Em 2013, técnicos do Tesouro Nacional alertaram através de relatórios que a situação fiscal brasileira era grave e que iríamos perder o grau de investimento em até 2 anos. Dilma decidiu ignorar esses alertas e, para não assustar o público, decidiu adotar o artifício que ganhou o nome depedaladas. Ou seja, deixar de repor os gastos dos bancos públicos com os programas sociais.
O objetivo do uso desse artifício não era “garantir programas sociais”, como o governo quer que acreditemos, nem faria sentido. O governo apresentava superávits, certo? Então tinha dinheiro, não repôs por quê? Essa é a pergunta de 1 milhão de pedaladas: por que motivo o governo decidiu deixar de depositar o dinheiro nos bancos públicos?
Muitas desculpas são inventadas, mas o objetivo me parece bastante óbvio: assim como o menino da historinha, o governo tinha muito a ganhar escondendo a situação real das contas nacionais. Enganava o Congresso, enganava as agências de rating e, mais importante de todos: enganava os eleitores.
Para ganhar as eleições, era crucial negar à oposição o discurso de que a economia ia mal. A campanha foi fortemente baseada em chamar de pessimistas quem apontava erros na política econômica e alertava para o crescente desajuste fiscal. O personagem “Pessimildo” dava o tom: se fala que o Brasil está à beira do colapso fiscal é porque é da turma do quanto pior melhor.
E para a oposição ficava de fato muito difícil defender que havia um problema quando o resultado fiscal do governo vinha positivo mês após mês. Depois das eleições, como fica fácil ver no gráfico, o governo tirou o pano de parte da fraude fiscal e mostrou a situação real: um déficit primário, algo inédito em 10 anos, de 32 bilhões de reais.
Foi o equivalente de os pais do menino da nossa história ficarem sabendo que, ao contrário do que pensavam, não só o filho gastava todo o dinheiro, como já estava devendo bastante ao amiguinho. Dilma insiste que tudo aconteceu já no final do ano de 2014. Acredita quem quer.

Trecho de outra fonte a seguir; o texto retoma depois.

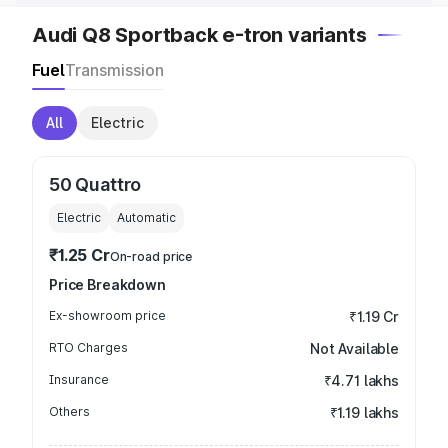
Audi Q8 Sportback e-tron variants
Fuel
Transmission
All
Electric
50 Quattro
Electric
Automatic
₹1.25 Cr
On-road price
Price Breakdown
Ex-showroom price
₹1.19 Cr
RTO Charges
Not Available
Insurance
₹4.71 lakhs
Others
₹1.19 lakhs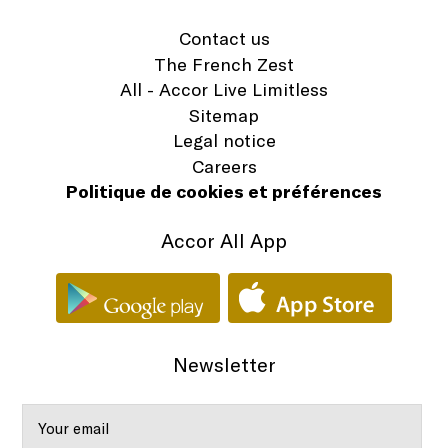
Contact us
The French Zest
All - Accor Live Limitless
Sitemap
Legal notice
Careers
Politique de cookies et préférences
Accor All App
Newsletter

Outra coisa que gostam muito de dizer é que isso é algo que “todos fizeram”. O gráfico já torna óbvio que o que houve foi bem diferente do que vinha acontecendo. O mais importante nem é a amplitudo vertical dos déficits, mas a demora em fechá-los. Você vai perceber que eles são fechados depois de datas importantes, no caso de 2014 as eleições. Por que deixar os bancos tanto tempo sem reposição se havia dinheiro para cobrir?
Pra mim pelo menos está claro que Dilma usou dinheiro dos amiguinhos pra garantir sua caixa de chocolates. Foi por pouco, com base numa campanha vil, vergonhosa, com base numa fraude, mas ganhou. A ver se vai conseguir convencer de que deve mantê-la.